Task to carry out: Should a line in the entries below contain "sobre", return that line.

Records supplied:
┄┄┄┄┄┄┄┄┄┄

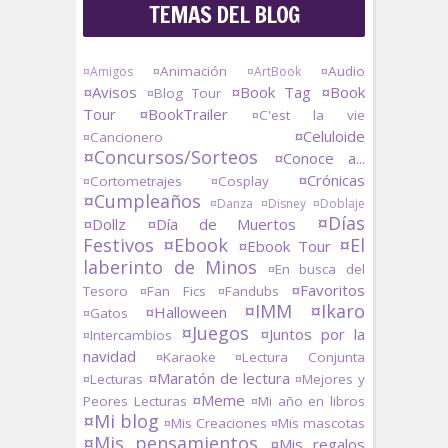
TEMAS DEL BLOG
¤Animación
¤Audio
¤Amigos
¤ArtBook
¤Avisos
¤Book Tag
¤Book
¤Blog Tour
Tour
¤BookTrailer
¤C'est la vie
¤Celuloide
¤Cancionero
¤Concursos/Sorteos
¤Conoce a...
¤Crónicas
¤Cortometrajes
¤Cosplay
¤Cumpleaños
¤Danza
¤Disney
¤Doblaje
¤Días
¤Dollz
¤Día de Muertos
Festivos
¤Ebook
¤El
¤Ebook Tour
laberinto de Minos
¤En busca del
¤Favoritos
Tesoro
¤Fan Fics
¤Fandubs
¤IMM
¤Ikaro
¤Halloween
¤Gatos
¤Juegos
¤Juntos por la
¤Intercambios
navidad
¤Karaoke
¤Lectura Conjunta
¤Maratón de lectura
¤Lecturas
¤Mejores y
¤Meme
Peores Lecturas
¤Mi año en libros
¤Mi blog
¤Mis Creaciones
¤Mis mascotas
¤Mis pensamientos
¤Mis regalos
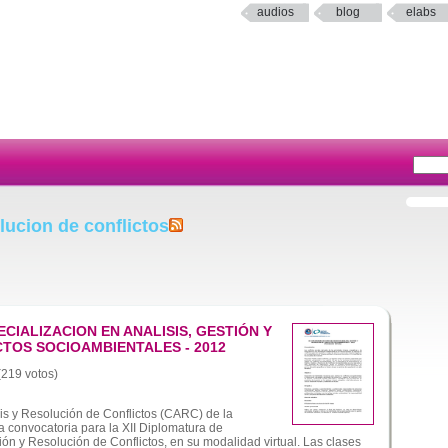
audios
blog
elabs
lucion de conflictos
ECIALIZACION EN ANALISIS, GESTIÓN Y
TOS SOCIOAMBIENTALES - 2012
 (219 votos)
is y Resolución de Conflictos (CARC) de la
a convocatoria para la XII Diplomatura de
ión y Resolución de Conflictos, en su modalidad virtual. Las clases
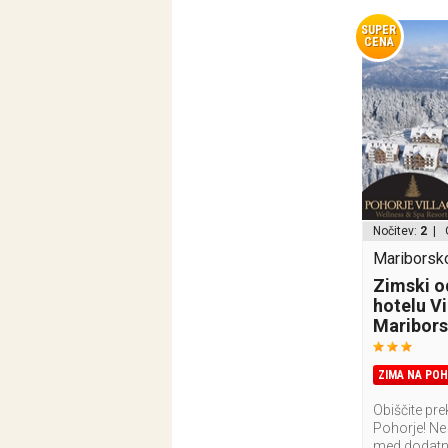
SUPER
CENA
Nočitev:
2
| 
Mariborsko
Zimski o
hotelu V
Maribor
ZIMA NA POH
Obiščite pr
Pohorje! Ne 
med dodatn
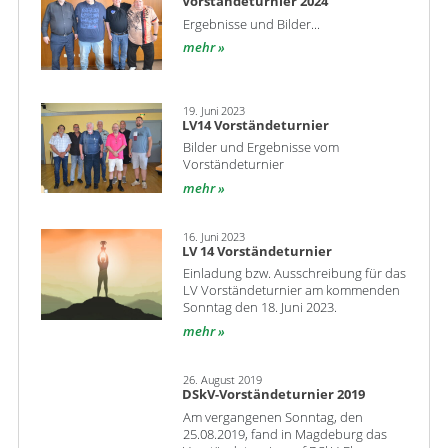
Vorständeturnier 2024
Ergebnisse und Bilder...
mehr
19. Juni 2023
LV14 Vorständeturnier
Bilder und Ergebnisse vom
Vorständeturnier
mehr
16. Juni 2023
LV 14 Vorständeturnier
Einladung bzw. Ausschreibung für das
LV Vorständeturnier am kommenden
Sonntag den 18. Juni 2023.
mehr
26. August 2019
DSkV-Vorständeturnier 2019
Am vergangenen Sonntag, den
25.08.2019, fand in Magdeburg das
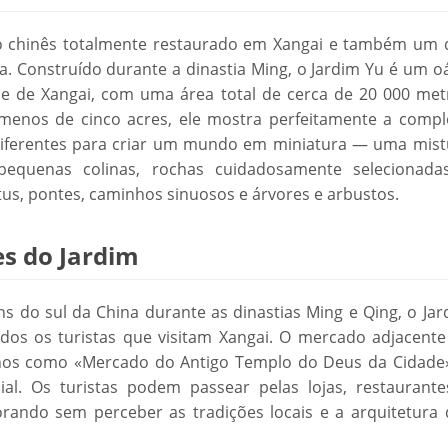
ico chinês totalmente restaurado em Xangai e também um 
a. Construído durante a dinastia Ming, o Jardim Yu é um o
de de Xangai, com uma área total de cerca de 20 000 met
menos de cinco acres, ele mostra perfeitamente a compl
diferentes para criar um mundo em miniatura — uma mist
s, pequenas colinas, rochas cuidadosamente selecionada
tus, pontes, caminhos sinuosos e árvores e arbustos.
es do Jardim
s do sul da China durante as dinastias Ming e Qing, o Jar
dos os turistas que visitam Xangai. O mercado adjacente
lhos como «Mercado do Antigo Templo do Deus da Cidade»
al. Os turistas podem passear pelas lojas, restaurante
orando sem perceber as tradições locais e a arquitetura 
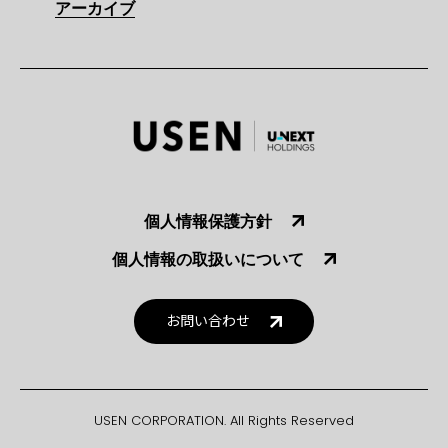
アーカイブ
個人情報保護方針
個人情報の取扱いについて
お問い合わせ
USEN CORPORATION. All Rights Reserved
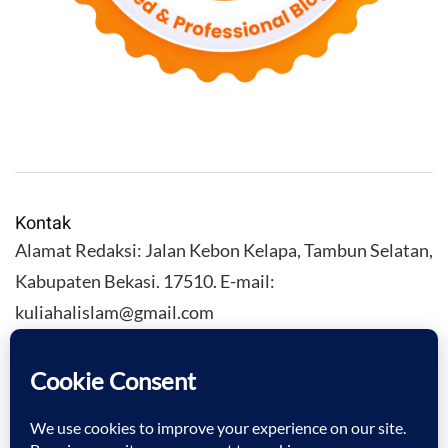
Kontak
Alamat Redaksi: Jalan Kebon Kelapa, Tambun Selatan,
Kabupaten Bekasi. 17510. E-mail:
kuliahalislam@gmail.com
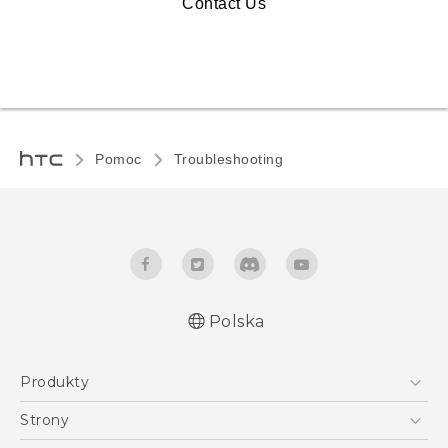
Contact Us
Pomoc
Troubleshooting
Polska
Produkty
Smartfony
Strony
5G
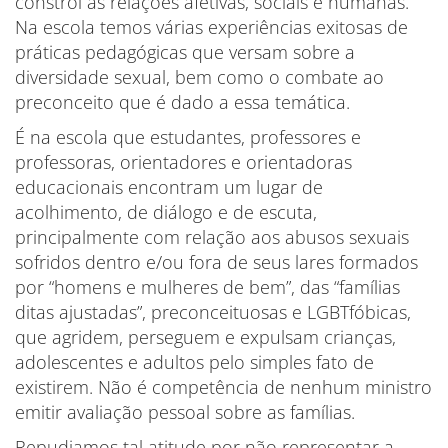
constrói as relações afetivas, sociais e humanas.
Na escola temos várias experiências exitosas de
práticas pedagógicas que versam sobre a
diversidade sexual, bem como o combate ao
preconceito que é dado a essa temática.
É na escola que estudantes, professores e
professoras, orientadores e orientadoras
educacionais encontram um lugar de
acolhimento, de diálogo e de escuta,
principalmente com relação aos abusos sexuais
sofridos dentro e/ou fora de seus lares formados
por “homens e mulheres de bem”, das “famílias
ditas ajustadas”, preconceituosas e LGBTfóbicas,
que agridem, perseguem e expulsam crianças,
adolescentes e adultos pelo simples fato de
existirem. Não é competência de nenhum ministro
emitir avaliação pessoal sobre as famílias.
Repudiamos tal atitude por não representar a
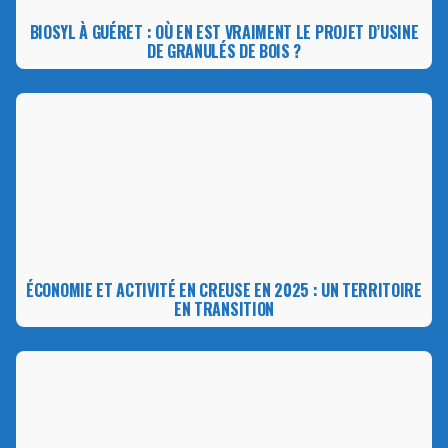
BIOSYL À GUÉRET : OÙ EN EST VRAIMENT LE PROJET D’USINE
DE GRANULÉS DE BOIS ?
ÉCONOMIE ET ACTIVITÉ EN CREUSE EN 2025 : UN TERRITOIRE
EN TRANSITION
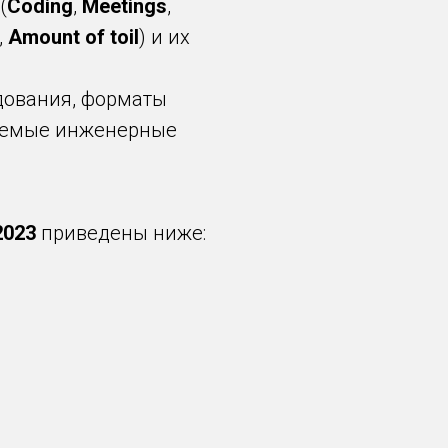
(
Coding
,
Meetings
,
,
Amount of toil
) и их
дования, форматы
дуемые инженерные
2023
приведены ниже:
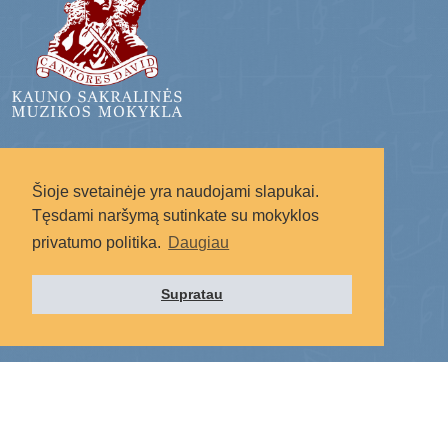
Radote svetainėje netikslumų?
Šioje svetainėje yra naudojami slapukai.
Rašykite į: svetaine.ksmm@gmail.com
Tęsdami naršymą sutinkate su mokyklos
privatumo politika.
Daugiau
Supratau
Socialiniai tinklai:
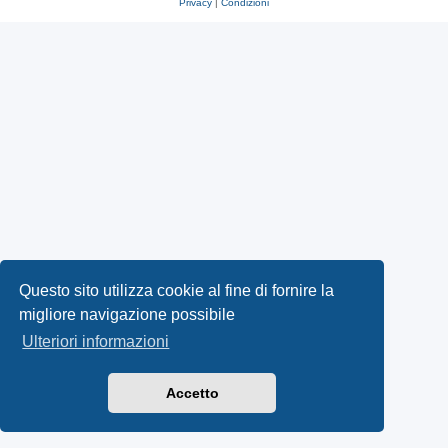
Privacy
|
Condizioni
Questo sito utilizza cookie al fine di fornire la
migliore navigazione possibile
Ulteriori informazioni
Accetto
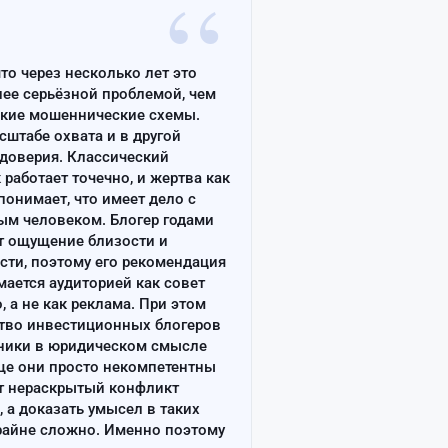
“
что через несколько лет это
лее серьёзной проблемой, чем
ские мошеннические схемы.
сштабе охвата и в другой
доверия. Классический
работает точечно, и жертва как
онимает, что имеет дело с
ым человеком. Блогер годами
т ощущение близости и
сти, поэтому его рекомендация
ается аудиторией как совет
, а не как реклама. При этом
тво инвестиционных блогеров
ники в юридическом смысле
ще они просто некомпетентны
т нераскрытый конфликт
, а доказать умысел в таких
райне сложно. Именно поэтому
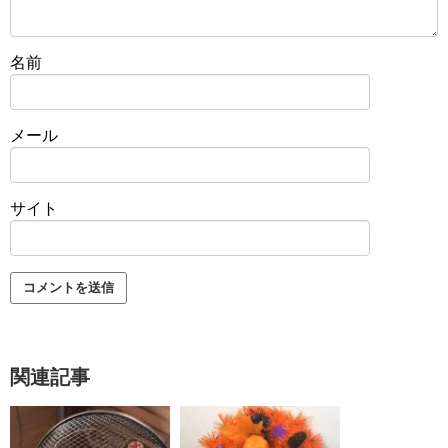
名前
メール
サイト
関連記事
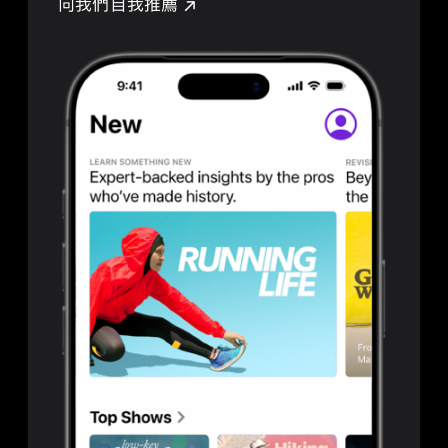
向我們自我推薦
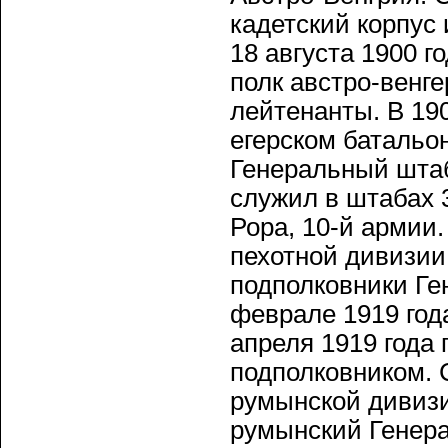
кадетский корпус 
18 августа 1900 г
полк австро-венге
лейтенанты. В 19
егерском батальон
Генеральный штаб
служил в штабах 
Рора, 10-й армии.
пехотной дивизии.
подполковники Ге
феврале 1919 год
апреля 1919 года
подполковником. 
румынской дивизи
румынский Генера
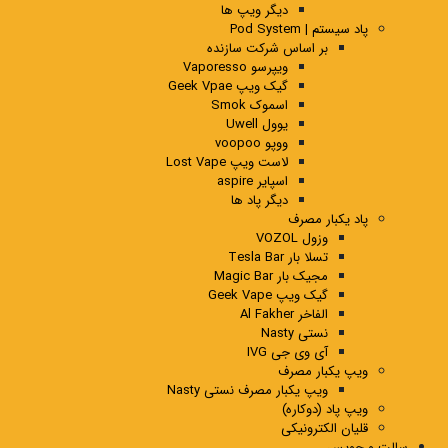
دیگر ویپ ها
پاد سیستم | Pod System
بر اساس شرکت سازنده
ویپرسو Vaporesso
گیک ویپ Geek Vpae
اسموک Smok
یوول Uwell
ووپو voopoo
لاست ویپ Lost Vape
اسپایر aspire
دیگر پاد ها
پاد یکبار مصرف
وزول VOZOL
تسلا بار Tesla Bar
مجیک بار Magic Bar
گیک ویپ Geek Vape
الفاخر Al Fakher
نستی Nasty
آی وی جی IVG
ویپ یکبار مصرف
ویپ یکبار مصرف نستی Nasty
ویپ پاد (دوکاره)
قلیان الکترونیکی
سالت و جویس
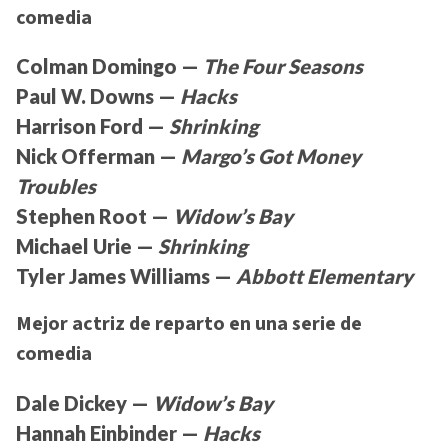
comedia
Colman Domingo —
The Four Seasons
Paul W. Downs —
Hacks
Harrison Ford —
Shrinking
Nick Offerman —
Margo’s Got Money
Troubles
Stephen Root —
Widow’s Bay
Michael Urie —
Shrinking
Tyler James Williams —
Abbott Elementary
Mejor actriz de reparto en una serie de
comedia
Dale Dickey —
Widow’s Bay
Hannah Einbinder —
Hacks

┄┄┄┄┄┄┄┄┄┄

Written reply:
práticas pedagógicas que versam sobre a
emitir avaliação pessoal sobre as famílias.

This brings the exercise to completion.